Vi è poi un altro dato eloquente: dai 10.200 minori in affidamento familiare, ben 5.280 (il 52%) erano affidati a parenti, mentre il vero, autentico, affidamento extrafamiliare a persone selezionate e preparate riguarda solo 4668 minori.

Minori affidati, minori coinvolti nella crisi della coppia. Il secondo ambito di studio del Rapporto riguarda proprio questo fenomeno. In Italia la famiglia ancora regge: su 100 matrimoni, in Italia vi sono 12,2 divorzi contro i 17,4 della Spagna, il 40,9 della Francia, il 44,4 della Germania e il 51,9 del Regno Unito. E’ evidente tuttavia che nelle aree più ‘moderne’ (Italia Nord Occidentale) il trend si sta pericolosamente avvicinando ai trend europei. Nel nostro Paese tuttavia è in continuo aumento il numero di figli di coppie separate: dai 30.010 del 1987 ai 35.317 del 1990, ai 38.779 del ’95, ai 45.548 del 1998.

Nei dieci anni che passano tra il 1989 e il 1998, quasi 400mila figli sono stati affidati a uno dei genitori o a terzi. Numero imponente, anche perché non sono ricompresi in questa cifra i figli di famiglie in cui la frattura non è stata sanzionata dal giudice (separazioni di fatto) e i figli delle famiglie di fatto che si dissolvono. Le difficoltà di questi ragazzi vanno ricercate nella perdita di unità tra i genitori, nella difficoltà di elaborare il ‘lutto’. Ma ulteriori difficoltà e disagi sopraggiungono quando il ragazzo viene usato nel conflitto processuale tra genitori.
Altri due aspetti che riguardano i minori: lo sfruttamento sessuale e la prostituzione. Dalle statistiche giudiziarie emerge che: le denunce di violenze sessuali perpetrate nei confronti dei minori di 14 anni sono state in aumento ma con una flessione nell’ultimo anno considerato (303 nel 1996, 470 nel 1997, 586 nel 1998 e 511 nel 1999); sono in aumento i reati di corruzione di minorenni (120 nel ’97 e 168 nel ’98); quasi la metà dei reati sessuali che vedono come vittime i soggetti minori di 14 anni riguardano minori nella fascia di età 0-10 anni; ben 334 i minorenni denunciati nel 1998 come autori di violenze sessuali; ben 775mila ragazze tra i 14 e i 17 anni hanno dichiarato negli anni 1997-1998 di aver subito nei tre anni precedenti molestie fisiche, esibizionismi, telefonate oscene, tentativi di stupro. In questo settore, poi, il numero oscuro delle criminalità è altissimo: molti reati sessuali nei confronti dei minori, infatti, sono compiuti all’interno della famiglia e quindi difficilmente evidenziabili. E non sempre i familiari ritengono opportuno denunciare le violenze subite dai figli.

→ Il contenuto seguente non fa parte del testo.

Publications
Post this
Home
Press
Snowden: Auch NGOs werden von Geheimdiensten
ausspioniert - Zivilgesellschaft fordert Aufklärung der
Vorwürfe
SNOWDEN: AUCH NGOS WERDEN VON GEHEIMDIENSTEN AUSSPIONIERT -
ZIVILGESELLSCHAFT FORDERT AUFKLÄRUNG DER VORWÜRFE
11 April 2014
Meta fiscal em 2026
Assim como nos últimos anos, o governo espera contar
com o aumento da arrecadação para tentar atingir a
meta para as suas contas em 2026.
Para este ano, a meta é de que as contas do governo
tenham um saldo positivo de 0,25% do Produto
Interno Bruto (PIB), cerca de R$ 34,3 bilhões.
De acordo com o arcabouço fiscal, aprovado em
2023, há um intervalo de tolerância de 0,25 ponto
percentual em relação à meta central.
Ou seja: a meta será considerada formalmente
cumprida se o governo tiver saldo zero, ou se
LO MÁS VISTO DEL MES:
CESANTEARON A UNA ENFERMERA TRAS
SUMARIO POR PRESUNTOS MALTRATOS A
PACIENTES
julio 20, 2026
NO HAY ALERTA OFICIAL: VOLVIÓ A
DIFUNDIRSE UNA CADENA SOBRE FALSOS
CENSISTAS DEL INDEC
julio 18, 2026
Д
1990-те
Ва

Quanto alla prostituzione minorile, il Rapporto cita i dati del Ministero degli Interni, secondo cui nel 1999 202 minori sono stati vittime del reato di prostituzione. Non appare dunque inverosimile il dato, che emerge da diverse ricerche, secondo cui l’8-10% delle prostitute di strada è minorenne, con una incidenza di circa 1500-1800 persone irretite nella prostituzione di età minore.

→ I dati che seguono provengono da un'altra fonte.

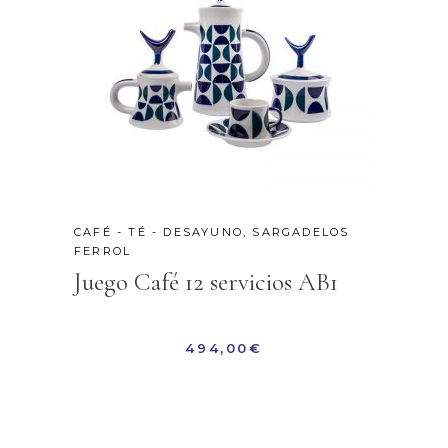
CAFÉ - TÉ - DESAYUNO
,
SARGADELOS
FERROL
Juego Café 12 servicios AB1
494,00
€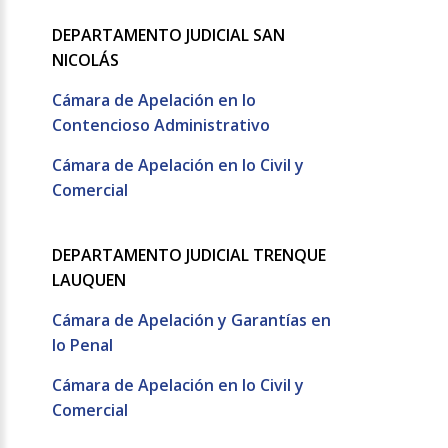
DEPARTAMENTO JUDICIAL SAN
NICOLÁS
Cámara de Apelación en lo
Contencioso Administrativo
Cámara de Apelación en lo Civil y
Comercial
DEPARTAMENTO JUDICIAL TRENQUE
LAUQUEN
Cámara de Apelación y Garantías en
lo Penal
Cámara de Apelación en lo Civil y
Comercial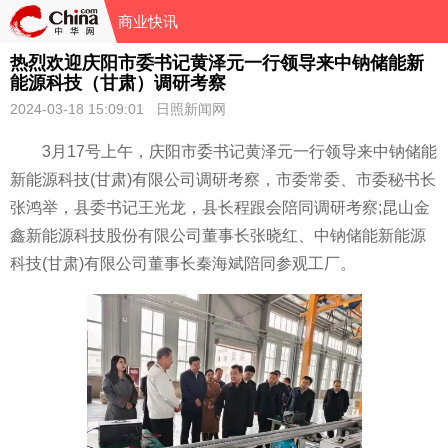
商业快讯
热烈欢迎庆阳市委书记黄泽元一行领导来中钠储能新
能源科技（甘肃）调研考察
2024-03-18 15:09:01 日照新闻网
3月17号上午，庆阳市委书记黄泽元一行领导来中钠储能
新能源科技(甘肃)有限公司调研考察，市委常委、市委秘书长
张鸿举，县委书记王光龙，县长程跟会陪同调研考察;昆山金
鑫新能源科技股份有限公司董事长张晓红、中钠储能新能源
科技(甘肃)有限公司董事长秦海斌陪同参观工厂。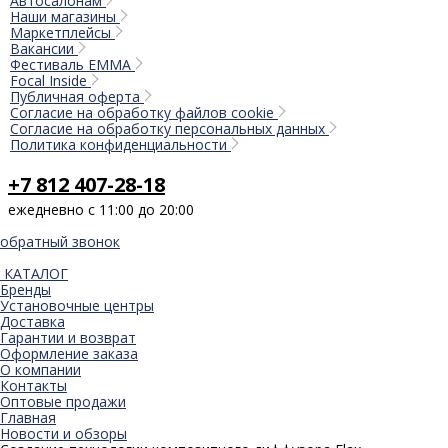
Автосалонам
Наши магазины
Маркетплейсы
Вакансии
Фестиваль EMMA
Focal Inside
Публичная оферта
Согласие на обработку файлов cookie
Согласие на обработку персональных данных
Политика конфиденциальности
+7 812 407-28-18
ежедневно с 11:00 до 20:00
обратный звонок
КАТАЛОГ
Бренды
Установочные центры
Доставка
Гарантии и возврат
Оформление заказа
О компании
Контакты
Оптовые продажи
Главная
Новости и обзоры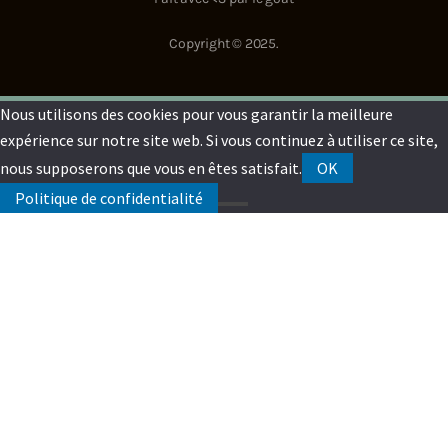
Copyright © 2025.
Nous utilisons des cookies pour vous garantir la meilleure
expérience sur notre site web. Si vous continuez à utiliser ce site,
nous supposerons que vous en êtes satisfait.
OK
Politique de confidentialité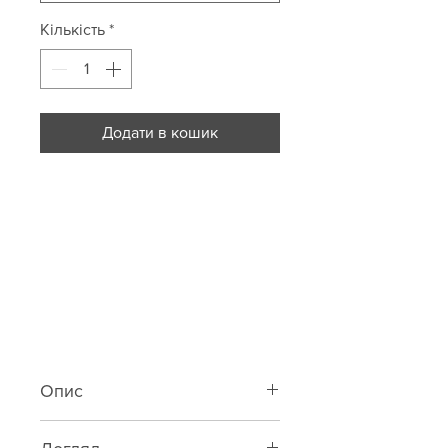
Кількість
*
Додати в кошик
Опис
Класичний бра із шовк-сатину з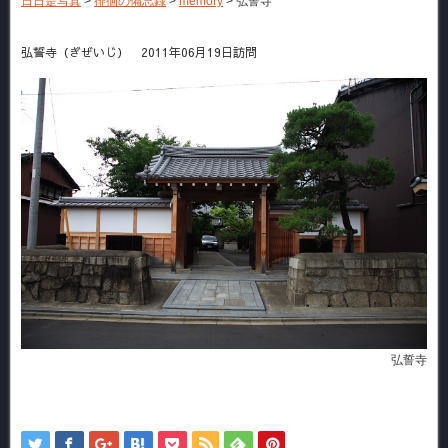
日日是写真
>
徘徊の備忘録
>
memory
>
弘誓寺
弘誓寺（ぎぜいじ） 2011年06月19日訪問
弘誓寺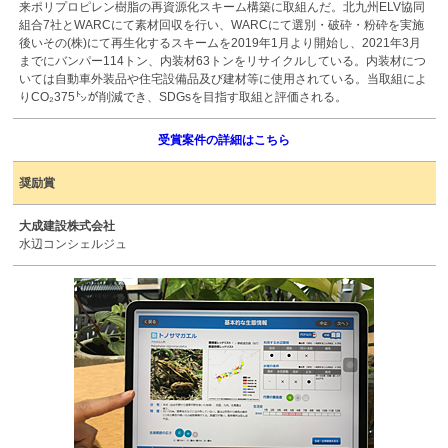
来ポリプロピレン樹脂の再資源化スキーム構築に取組んだ。北九州ELV協同
組合7社とWARCにて素材回収を行い、WARCにて選別・破砕・粉砕を実施
後いその(株)にて再生化するスキームを2019年1月より開始し、2021年3月
までにバンパー114トン、内装材63トンをリサイクルしている。内装材につ
いては自動車外装品や住宅設備品及び建材等に使用されている。当取組によ
りCO₂375㌧が削減でき、SDGsを目指す取組と評価される。
受賞案件の詳細はこちら
奨励賞
大成建設株式会社
水辺コンシェルジュ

Infine il lavoro minorile. I dati circolanti non sono, secondo gli autori del Rapporto, completamente attendibili, anche perché spesso aggregano dati del tutto eterogenei. Dalle statistiche sugli infortuni sul lavoro emerge che nell’arco di tre anni (1994-1996) ci sono stati 8 infortuni mortali sul lavoro nella fascia di età fino a 14 anni e un totale di 1097 infortuni sul lavoro indennizzati. L’ispettorato del lavoro, nel biennio 1996-1997, ha poi rilevato 290 violazioni dell’età minima di assunzione (4 nelle grandi aziende industriali, 24 nelle medie aziende, 47 nelle piccole aziende, 58 nelle aziende artigiane, 119 nel commercio, turismo, credito; 38 nelle aziende agricole.

Disabilità e scuola: il bisogno di istruzione

Secondo il Rapporto Caritas-Zancan, i disabili di 6 anni e più che vivono in famiglia sarebbero 2 milioni e 615mila. A questi dati va aggiunta una quota di altri 165.538 disabili presenti in residenze. Non sono invece disponibili, secondo il Rapporto, dati relativi a persone con disabilità da 0 a 5 anni.

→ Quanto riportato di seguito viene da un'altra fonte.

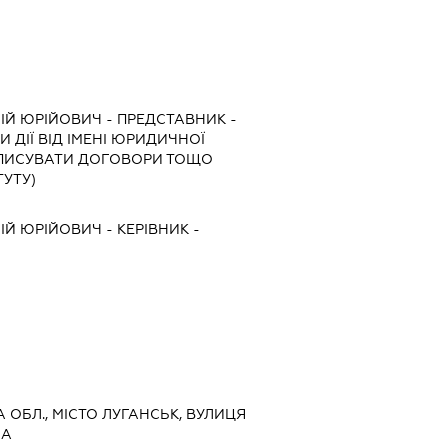
ІЙ ЮРІЙОВИЧ
-
ПРЕДСТАВНИК
-
 ДІЇ ВІД ІМЕНІ ЮРИДИЧНОЇ
ІДПИСУВАТИ ДОГОВОРИ ТОЩО
ТУТУ)
ІЙ ЮРІЙОВИЧ
-
КЕРІВНИК
-
А ОБЛ., МІСТО ЛУГАНСЬК, ВУЛИЦЯ
 А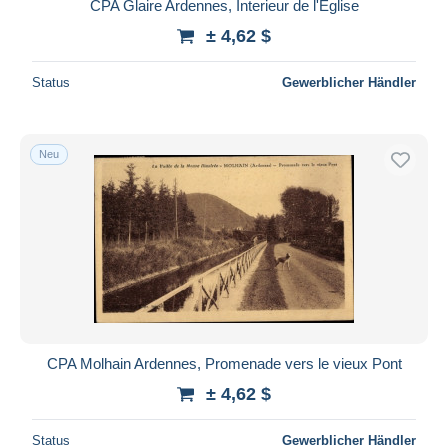
CPA Glaire Ardennes, Interieur de l'Eglise
± 4,62 $
Status
Gewerblicher Händler
Neu
CPA Molhain Ardennes, Promenade vers le vieux Pont
± 4,62 $
Status
Gewerblicher Händler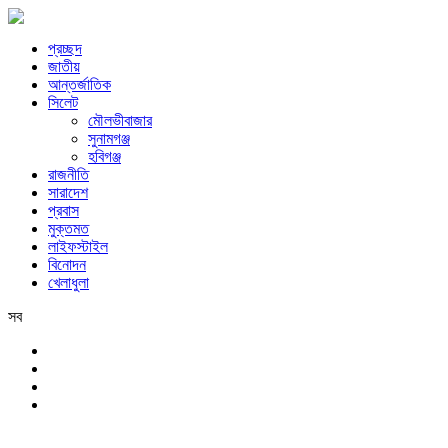
প্রচ্ছদ
জাতীয়
আন্তর্জাতিক
সিলেট
মৌলভীবাজার
সুনামগঞ্জ
হবিগঞ্জ
রাজনীতি
সারাদেশ
প্রবাস
মুক্তমত
লাইফস্টাইল
বিনোদন
খেলাধুলা
সব
সিলেট
শনিবার, ৮ই আগস্ট, ২০২৬ খ্রিস্টাব্দ, ২৪শে শ্রাবণ, ১৪৩৩ বঙ্গাব্দ, ২৫শে সফর,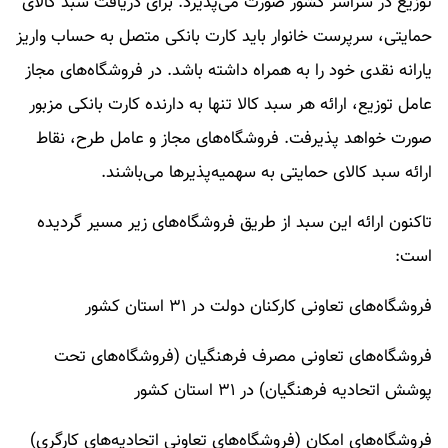
توزیع در سراسر کشور صورت می‌پذیرد. برای دریافت سبد کالای
حمایتی، سرپرست خانوار باید کارت بانکی متصل به حساب واریز
یارانه نقدی خود را به همراه داشته باشد. در فروشگاه‌های مجاز
عامل توزیع، ارائه هر سبد کالا تنها به دارنده کارت بانکی مزبور
صورت خواهد پذیرفت. فروشگاه‌های مجاز و عامل طرح، نقاط
ارائه سبد کالای حمایتی به سهمیه‌پذیر‌ها می‌باشند.
تاکنون ارائه این سبد از طریق فروشگاه‌های زیر مسیر گردیده
است:
فروشگاه‌های تعاونی کارکنان دولت در ۳۱ استان کشور
فروشگاه‌های تعاونی مصرف فرهنگیان (فروشگاه‌های تحت
پوشش اتحادیه فرهنگیان) در ۳۱ استان کشور
فروشگاه‌های امکان (فروشگاه‌های تعاونی اتحادیه‌های کارگری)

Per ciò che concerne le scuole, si nota un minor numero di alunni con handicap nella scuola materna e nella scuola superiore, come pure il numero proporzionalmente più alto di alunni di scuola media (in media 14.183 in ciascuno dei tre anni) rispetto alla scuola elementare (10.217 per ciascuno dei 5 anni. Quanto ai dati sulla frequenza nella scuola superiore, pur essendo più bassi rispetto alla scuola media, evidenziano una continua crescita a partire dalla fine degli anni ’80, a seguito della sentenza della Corte Costituzionale che ha sancito il diritto costituzionalmente protetto alla frequenza dei ragazzi con handicap anche nella scuola superiore.

Comunque, la percentuale di alunni con handicap inseriti nelle scuole comuni statali è mediamente pari all’1,6% dei compagni non handicappati, con una diversa distribuzione nei diversi ordini di scuola. Infatti alla materna è pari all’1,1% e nelle superiori allo 0,9%; nella scuola elementare essa è pari al 2% e nella scuola media inferiore al 2,5%.
La percentuale di alunni con minorazione visiva è la più bassa (0,02% in media), seguita dalla minorazione uditiva (da 0,04% a 0,24%). Il grosso è tuttavia costituito dai portatori di handicap psico-fisici, al cui interno si possono individuare circa il 16-17% di alunni con handicap esclusivamente o prevalentemente motorio e fisico. Quindi, la stragrande maggioranza di alunni con handicap è costituita da ritardo mentale lieve, medio o grave, da insufficienza mentale, cerebrolesioni o autismo.